= Your objective =
Copy out the entire listing precisely.

= The data =
*-*-*

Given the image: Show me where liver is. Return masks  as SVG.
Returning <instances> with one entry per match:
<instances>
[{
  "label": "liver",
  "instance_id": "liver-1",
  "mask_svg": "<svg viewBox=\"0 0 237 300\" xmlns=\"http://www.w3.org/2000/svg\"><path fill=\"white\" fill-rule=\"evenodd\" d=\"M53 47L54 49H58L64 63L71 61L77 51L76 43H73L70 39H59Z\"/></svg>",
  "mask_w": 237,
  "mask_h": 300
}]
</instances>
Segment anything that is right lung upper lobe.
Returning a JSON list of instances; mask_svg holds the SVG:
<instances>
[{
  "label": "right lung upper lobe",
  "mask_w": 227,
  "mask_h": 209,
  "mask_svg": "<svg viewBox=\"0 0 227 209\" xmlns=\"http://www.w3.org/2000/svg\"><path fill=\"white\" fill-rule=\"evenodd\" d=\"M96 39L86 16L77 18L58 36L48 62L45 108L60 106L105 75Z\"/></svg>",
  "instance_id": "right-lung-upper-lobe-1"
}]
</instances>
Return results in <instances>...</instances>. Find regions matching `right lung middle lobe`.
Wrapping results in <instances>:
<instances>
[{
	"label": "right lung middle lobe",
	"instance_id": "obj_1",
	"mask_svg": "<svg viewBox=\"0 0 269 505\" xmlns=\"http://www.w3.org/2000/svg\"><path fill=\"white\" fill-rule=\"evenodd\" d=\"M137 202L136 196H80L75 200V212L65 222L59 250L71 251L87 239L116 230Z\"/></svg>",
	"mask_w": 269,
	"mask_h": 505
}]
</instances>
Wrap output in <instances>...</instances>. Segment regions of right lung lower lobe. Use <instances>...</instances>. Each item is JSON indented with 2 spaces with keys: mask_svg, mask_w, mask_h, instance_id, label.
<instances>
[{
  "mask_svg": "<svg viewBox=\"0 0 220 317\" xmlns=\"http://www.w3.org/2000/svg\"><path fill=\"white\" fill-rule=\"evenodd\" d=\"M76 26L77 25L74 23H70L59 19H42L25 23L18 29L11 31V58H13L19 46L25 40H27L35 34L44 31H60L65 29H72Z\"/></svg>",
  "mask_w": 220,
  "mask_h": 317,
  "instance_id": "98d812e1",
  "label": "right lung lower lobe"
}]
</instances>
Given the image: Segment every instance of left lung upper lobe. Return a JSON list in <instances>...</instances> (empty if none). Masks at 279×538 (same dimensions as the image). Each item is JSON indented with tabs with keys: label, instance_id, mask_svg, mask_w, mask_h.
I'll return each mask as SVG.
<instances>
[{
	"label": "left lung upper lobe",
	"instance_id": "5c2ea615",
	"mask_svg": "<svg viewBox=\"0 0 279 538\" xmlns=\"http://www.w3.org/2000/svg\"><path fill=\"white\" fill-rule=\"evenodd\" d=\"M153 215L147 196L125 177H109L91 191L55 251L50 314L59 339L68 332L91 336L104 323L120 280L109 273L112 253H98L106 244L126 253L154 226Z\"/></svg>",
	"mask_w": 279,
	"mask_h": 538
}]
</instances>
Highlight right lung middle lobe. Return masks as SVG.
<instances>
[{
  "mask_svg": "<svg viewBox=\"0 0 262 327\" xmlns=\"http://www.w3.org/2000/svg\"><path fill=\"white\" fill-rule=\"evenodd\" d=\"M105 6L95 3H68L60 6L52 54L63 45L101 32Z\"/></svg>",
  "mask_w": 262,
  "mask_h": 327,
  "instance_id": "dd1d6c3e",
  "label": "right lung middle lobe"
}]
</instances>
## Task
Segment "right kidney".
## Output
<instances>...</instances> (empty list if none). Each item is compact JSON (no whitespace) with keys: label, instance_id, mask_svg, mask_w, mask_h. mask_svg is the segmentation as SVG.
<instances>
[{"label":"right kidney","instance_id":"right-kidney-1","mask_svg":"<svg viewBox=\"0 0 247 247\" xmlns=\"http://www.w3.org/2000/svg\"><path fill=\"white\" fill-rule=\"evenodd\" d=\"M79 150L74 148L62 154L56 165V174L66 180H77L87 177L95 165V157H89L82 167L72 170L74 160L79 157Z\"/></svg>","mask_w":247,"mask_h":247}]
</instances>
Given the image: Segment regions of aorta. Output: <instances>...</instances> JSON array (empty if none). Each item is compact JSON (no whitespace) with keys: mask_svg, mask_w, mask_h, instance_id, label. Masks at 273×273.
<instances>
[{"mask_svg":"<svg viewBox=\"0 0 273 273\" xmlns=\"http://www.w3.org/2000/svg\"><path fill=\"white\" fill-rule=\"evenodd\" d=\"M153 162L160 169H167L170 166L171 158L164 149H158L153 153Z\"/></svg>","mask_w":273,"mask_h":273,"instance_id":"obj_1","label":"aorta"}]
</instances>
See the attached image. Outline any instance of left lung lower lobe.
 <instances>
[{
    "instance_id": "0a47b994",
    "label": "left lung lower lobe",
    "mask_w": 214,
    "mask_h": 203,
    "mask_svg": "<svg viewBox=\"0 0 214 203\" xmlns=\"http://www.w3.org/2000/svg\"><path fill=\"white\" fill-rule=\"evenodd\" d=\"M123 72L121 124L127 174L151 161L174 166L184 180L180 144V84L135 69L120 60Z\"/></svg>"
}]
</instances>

*-*-*

= Output for this exercise =
Given the image: Show me where liver is. Return masks  as SVG.
Returning <instances> with one entry per match:
<instances>
[{
  "label": "liver",
  "instance_id": "liver-1",
  "mask_svg": "<svg viewBox=\"0 0 237 300\" xmlns=\"http://www.w3.org/2000/svg\"><path fill=\"white\" fill-rule=\"evenodd\" d=\"M53 47L54 49H58L64 63L71 61L77 51L76 43H73L70 39H59Z\"/></svg>",
  "mask_w": 237,
  "mask_h": 300
}]
</instances>
Segment anything that is right lung upper lobe.
Returning a JSON list of instances; mask_svg holds the SVG:
<instances>
[{
  "label": "right lung upper lobe",
  "mask_w": 227,
  "mask_h": 209,
  "mask_svg": "<svg viewBox=\"0 0 227 209\" xmlns=\"http://www.w3.org/2000/svg\"><path fill=\"white\" fill-rule=\"evenodd\" d=\"M96 39L86 16L77 18L58 36L48 62L45 108L60 106L105 75Z\"/></svg>",
  "instance_id": "right-lung-upper-lobe-1"
}]
</instances>
Return results in <instances>...</instances>. Find regions matching `right lung middle lobe`.
Wrapping results in <instances>:
<instances>
[{
	"label": "right lung middle lobe",
	"instance_id": "obj_1",
	"mask_svg": "<svg viewBox=\"0 0 269 505\" xmlns=\"http://www.w3.org/2000/svg\"><path fill=\"white\" fill-rule=\"evenodd\" d=\"M137 202L136 196H80L75 200V212L65 222L59 250L71 251L87 239L116 230Z\"/></svg>",
	"mask_w": 269,
	"mask_h": 505
}]
</instances>
Wrap output in <instances>...</instances>. Segment regions of right lung lower lobe. Use <instances>...</instances>. Each item is JSON indented with 2 spaces with keys: mask_svg, mask_w, mask_h, instance_id, label.
<instances>
[{
  "mask_svg": "<svg viewBox=\"0 0 220 317\" xmlns=\"http://www.w3.org/2000/svg\"><path fill=\"white\" fill-rule=\"evenodd\" d=\"M76 26L77 25L74 23H70L59 19H42L25 23L18 29L11 31V58H13L19 46L25 40H27L35 34L44 31H60L65 29H72Z\"/></svg>",
  "mask_w": 220,
  "mask_h": 317,
  "instance_id": "98d812e1",
  "label": "right lung lower lobe"
}]
</instances>
Given the image: Segment every instance of left lung upper lobe. Return a JSON list in <instances>...</instances> (empty if none). Masks at 279×538 (same dimensions as the image). Each item is JSON indented with tabs with keys: label, instance_id, mask_svg, mask_w, mask_h.
I'll return each mask as SVG.
<instances>
[{
	"label": "left lung upper lobe",
	"instance_id": "5c2ea615",
	"mask_svg": "<svg viewBox=\"0 0 279 538\" xmlns=\"http://www.w3.org/2000/svg\"><path fill=\"white\" fill-rule=\"evenodd\" d=\"M153 215L147 196L125 177H109L91 191L55 251L50 314L59 339L68 332L91 336L104 323L120 280L109 273L112 253H98L106 244L126 253L154 226Z\"/></svg>",
	"mask_w": 279,
	"mask_h": 538
}]
</instances>
Highlight right lung middle lobe. Return masks as SVG.
<instances>
[{
  "mask_svg": "<svg viewBox=\"0 0 262 327\" xmlns=\"http://www.w3.org/2000/svg\"><path fill=\"white\" fill-rule=\"evenodd\" d=\"M105 6L95 3H68L60 6L52 54L63 45L101 32Z\"/></svg>",
  "mask_w": 262,
  "mask_h": 327,
  "instance_id": "dd1d6c3e",
  "label": "right lung middle lobe"
}]
</instances>
## Task
Segment "right kidney".
## Output
<instances>...</instances> (empty list if none). Each item is compact JSON (no whitespace) with keys: label, instance_id, mask_svg, mask_w, mask_h. mask_svg is the segmentation as SVG.
<instances>
[{"label":"right kidney","instance_id":"right-kidney-1","mask_svg":"<svg viewBox=\"0 0 247 247\" xmlns=\"http://www.w3.org/2000/svg\"><path fill=\"white\" fill-rule=\"evenodd\" d=\"M79 150L74 148L62 154L56 165V174L66 180H77L87 177L95 165V157H89L82 167L72 170L74 160L79 157Z\"/></svg>","mask_w":247,"mask_h":247}]
</instances>
Given the image: Segment regions of aorta. Output: <instances>...</instances> JSON array (empty if none). Each item is compact JSON (no whitespace) with keys: mask_svg, mask_w, mask_h, instance_id, label. Masks at 273×273.
<instances>
[{"mask_svg":"<svg viewBox=\"0 0 273 273\" xmlns=\"http://www.w3.org/2000/svg\"><path fill=\"white\" fill-rule=\"evenodd\" d=\"M153 162L160 169H167L170 166L171 158L164 149H158L153 153Z\"/></svg>","mask_w":273,"mask_h":273,"instance_id":"obj_1","label":"aorta"}]
</instances>
See the attached image. Outline any instance of left lung lower lobe.
 <instances>
[{
    "instance_id": "0a47b994",
    "label": "left lung lower lobe",
    "mask_w": 214,
    "mask_h": 203,
    "mask_svg": "<svg viewBox=\"0 0 214 203\" xmlns=\"http://www.w3.org/2000/svg\"><path fill=\"white\" fill-rule=\"evenodd\" d=\"M123 72L121 124L127 174L151 161L174 166L184 180L180 144V84L135 69L120 60Z\"/></svg>"
}]
</instances>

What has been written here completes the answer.